Music books getting bloggy with it.

The Rock Snob's Dictionary is out in book form now, and the authors have a strikingly well-designed blog going. [via] These guys are trying really hard. The Voice recently reviewed it, and in two paragraphs just about out-snobs them.

Also, Continuum's 33-1/3 series, featuring slim books each devoted to an album of some note or worth, has its own blog, the most salient piece of which is the list of forthcoming titles. (Time to light a fire under McGonigal.) The idea of this series appeals to me in almost every way except one: I seem to have absolutly no interest in reading any of it.
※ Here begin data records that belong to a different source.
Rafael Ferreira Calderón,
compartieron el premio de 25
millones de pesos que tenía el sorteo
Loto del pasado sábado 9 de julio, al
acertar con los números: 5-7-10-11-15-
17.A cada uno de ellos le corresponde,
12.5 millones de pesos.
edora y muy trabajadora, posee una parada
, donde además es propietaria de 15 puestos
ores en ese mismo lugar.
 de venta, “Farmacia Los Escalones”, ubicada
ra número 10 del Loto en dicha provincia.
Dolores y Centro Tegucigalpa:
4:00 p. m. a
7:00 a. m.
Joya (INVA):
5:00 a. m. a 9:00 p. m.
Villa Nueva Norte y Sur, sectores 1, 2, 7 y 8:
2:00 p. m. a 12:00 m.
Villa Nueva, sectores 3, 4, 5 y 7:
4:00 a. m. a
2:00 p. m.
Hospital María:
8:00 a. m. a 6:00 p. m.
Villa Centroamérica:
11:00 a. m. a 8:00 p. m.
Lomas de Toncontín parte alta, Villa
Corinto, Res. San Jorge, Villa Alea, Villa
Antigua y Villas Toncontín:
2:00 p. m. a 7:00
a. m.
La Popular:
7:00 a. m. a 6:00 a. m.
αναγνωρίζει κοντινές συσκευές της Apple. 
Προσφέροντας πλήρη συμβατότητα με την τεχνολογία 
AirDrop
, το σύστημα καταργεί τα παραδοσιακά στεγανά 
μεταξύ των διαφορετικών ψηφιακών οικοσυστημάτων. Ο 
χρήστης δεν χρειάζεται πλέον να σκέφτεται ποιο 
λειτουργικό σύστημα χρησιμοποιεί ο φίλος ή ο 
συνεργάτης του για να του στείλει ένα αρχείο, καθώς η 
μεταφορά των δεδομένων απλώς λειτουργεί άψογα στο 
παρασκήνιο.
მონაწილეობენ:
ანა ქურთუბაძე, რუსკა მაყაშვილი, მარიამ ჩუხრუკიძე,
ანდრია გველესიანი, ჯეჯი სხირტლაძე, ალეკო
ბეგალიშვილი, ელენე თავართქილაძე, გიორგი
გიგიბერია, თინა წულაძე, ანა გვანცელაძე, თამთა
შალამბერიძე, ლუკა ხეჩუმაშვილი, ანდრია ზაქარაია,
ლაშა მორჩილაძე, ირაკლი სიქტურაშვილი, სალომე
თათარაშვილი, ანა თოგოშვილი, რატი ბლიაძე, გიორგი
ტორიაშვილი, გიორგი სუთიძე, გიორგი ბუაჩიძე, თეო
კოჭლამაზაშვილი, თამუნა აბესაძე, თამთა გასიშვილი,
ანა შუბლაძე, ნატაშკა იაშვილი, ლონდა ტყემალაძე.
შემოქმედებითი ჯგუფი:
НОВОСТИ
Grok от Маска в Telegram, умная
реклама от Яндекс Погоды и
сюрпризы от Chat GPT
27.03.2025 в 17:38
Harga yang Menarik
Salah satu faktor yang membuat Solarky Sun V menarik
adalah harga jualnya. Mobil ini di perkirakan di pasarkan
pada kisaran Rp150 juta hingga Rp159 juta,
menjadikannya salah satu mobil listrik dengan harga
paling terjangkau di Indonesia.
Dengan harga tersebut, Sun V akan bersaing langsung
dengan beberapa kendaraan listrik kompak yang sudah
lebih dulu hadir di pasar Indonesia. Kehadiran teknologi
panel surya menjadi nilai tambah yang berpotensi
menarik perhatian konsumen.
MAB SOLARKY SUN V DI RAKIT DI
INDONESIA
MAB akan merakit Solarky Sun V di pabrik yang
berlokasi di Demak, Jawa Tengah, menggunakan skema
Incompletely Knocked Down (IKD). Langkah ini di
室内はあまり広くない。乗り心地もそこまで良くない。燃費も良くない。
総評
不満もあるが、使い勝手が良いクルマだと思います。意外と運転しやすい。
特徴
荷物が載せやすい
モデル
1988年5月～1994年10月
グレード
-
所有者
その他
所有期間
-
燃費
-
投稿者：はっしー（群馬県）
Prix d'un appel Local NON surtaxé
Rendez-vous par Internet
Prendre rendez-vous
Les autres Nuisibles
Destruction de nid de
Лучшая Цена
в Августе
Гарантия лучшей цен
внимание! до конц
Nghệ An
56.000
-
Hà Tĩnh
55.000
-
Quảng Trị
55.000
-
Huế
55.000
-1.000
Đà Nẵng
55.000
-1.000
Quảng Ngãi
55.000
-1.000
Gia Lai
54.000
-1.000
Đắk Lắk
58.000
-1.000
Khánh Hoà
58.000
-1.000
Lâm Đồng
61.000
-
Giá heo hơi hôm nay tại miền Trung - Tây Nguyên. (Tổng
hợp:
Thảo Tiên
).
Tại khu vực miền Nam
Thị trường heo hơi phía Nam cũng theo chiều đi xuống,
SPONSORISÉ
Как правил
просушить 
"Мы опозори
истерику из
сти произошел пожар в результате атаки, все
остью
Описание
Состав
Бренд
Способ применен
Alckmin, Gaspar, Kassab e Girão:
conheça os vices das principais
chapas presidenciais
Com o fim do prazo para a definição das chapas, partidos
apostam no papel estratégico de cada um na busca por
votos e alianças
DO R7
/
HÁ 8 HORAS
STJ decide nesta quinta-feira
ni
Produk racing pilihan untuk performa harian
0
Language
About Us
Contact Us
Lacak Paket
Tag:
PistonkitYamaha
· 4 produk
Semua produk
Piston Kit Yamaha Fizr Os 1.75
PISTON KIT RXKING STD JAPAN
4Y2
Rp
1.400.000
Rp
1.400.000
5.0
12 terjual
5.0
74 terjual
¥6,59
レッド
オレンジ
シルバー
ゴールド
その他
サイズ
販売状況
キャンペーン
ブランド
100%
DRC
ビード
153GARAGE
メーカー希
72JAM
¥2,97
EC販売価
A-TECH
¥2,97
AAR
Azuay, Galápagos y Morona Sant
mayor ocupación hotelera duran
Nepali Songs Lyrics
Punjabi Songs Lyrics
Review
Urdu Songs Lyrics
It's not the uneven choices being offered (Music From Big Pink, London Calling.... In the Aeroplane Over the Sea?), which sweetly level the playing field and add a note of quirkiness to an otherwise predictable list. It's more the apparent lack of any kind of consistent approach --- every author brings his (occasionally her) own structure, focus, history, tone. I'd soooner buy one for the author than album chosen, which seems the wrong way around. I have this same problem with other series, for example, the James Atlas-fueled Eminent Lives books. I actually read Paul Johnson's clear-cut Washington bio, but stalled midway through Chris Hitchens' tortuous presentation of Thomas Jefferson. Call me old-fashioned, or just old, but I'm of the mind that a series should at least offer some pretense of consistency, otherwise why do a series? Obviously, different authors will write differently, but can't we at least get some common frame of reference?

It occurs to me as I write this that at least some of my resistance is due to anticipated buyer's remorse; that, and my inability, born of years in the publishing world and my DNA-inscribed skinflintiness, to spend any money on books. Toss me a free Wolk on JB or, say, Bruno on EC, and I'm there.